Tim Greenhalgh meets the Norwegian who redefined style on the world wide web, and Tony Durham sums up a year of successes and setbacks for the web's energetic standard setters
The web is a global medium and the World Wide Web Consortium (W3C) wants it to serve a diverse world where people do not all speak the same language, use the same hardware and software or have the same abilities, tastes and interests.

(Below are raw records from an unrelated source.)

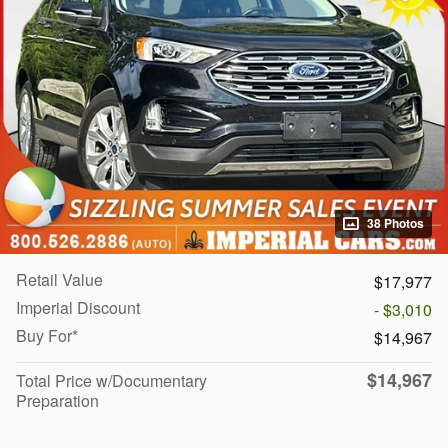
38 Photos
Retail Value
$17,977
Imperial Discount
- $3,010
Buy For*
$14,967
$14,967
Total Price w/Documentary
Preparation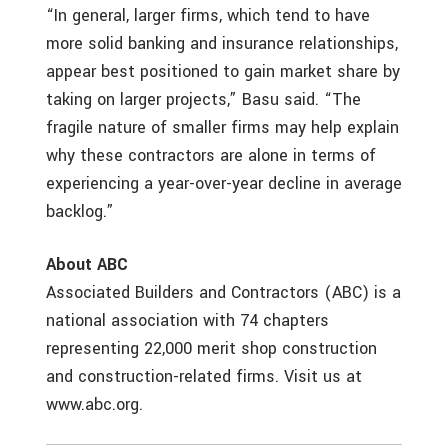
“In general, larger firms, which tend to have
more solid banking and insurance relationships,
appear best positioned to gain market share by
taking on larger projects,” Basu said. “The
fragile nature of smaller firms may help explain
why these contractors are alone in terms of
experiencing a year-over-year decline in average
backlog.”
About ABC
Associated Builders and Contractors (ABC) is a
national association with 74 chapters
representing 22,000 merit shop construction
and construction-related firms. Visit us at
www.abc.org.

The W3C has worked to ensure that web technology supports the varied character sets and writing conventions of the world's languages. It has promoted guidelines for making the web accessible to people with disabilities. Most of the members are companies but two of its three main offices are on the neutral ground of universities (MIT in the United States and Keio in Japan) and the third in a national research laboratory (France's Inria). The consortium strives to keep the web open by ensuring that no aspect of its technology is controlled by one company. Powerful firms act friendly towards standards bodies, if only because they hope to see their technologies elevated to standards. Microsoft and Netscape are members, but have at times tried to race ahead of the W3C process by adding non-standard features to their web browsing software.
One of 1998's achievements for the consortium was the release of SMIL, a recommendation which gives web multimedia developers precise control over layout, timing and interactivity. But Microsoft chose not to put SMIL into its new browser Internet Explorer 5. It claims its own technology, HTML+Time, is superior. Microsoft has put HTML+Time into the W3C standards process but will probably be as surprised as anyone if it is adopted.
By contrast XML, originally developed at Sun Microsystems, has been an unqualified success for the W3C. XML was an instant hit with specialised communities of web users ill-served by basic HTML. Chemists wanted to represent molecular structures, business people wanted orders and invoices, librarians wanted electronic catalogue cards. With XML they can define standard ways of exchanging these specialised types of information. XML meets a widely-felt need, and there is no other technology competing for the same niche.
But according to Sun's Jon Bosak, the need for XML was as much political as technical. At a W3C seminar in London in December he said: "You had to have XML to keep the web open. That is one of the dark secrets of XML."
Without it, the web would have been ripe for takeover by a proprietary format controlled by a single company, the very thing the W3C is determined to avoid.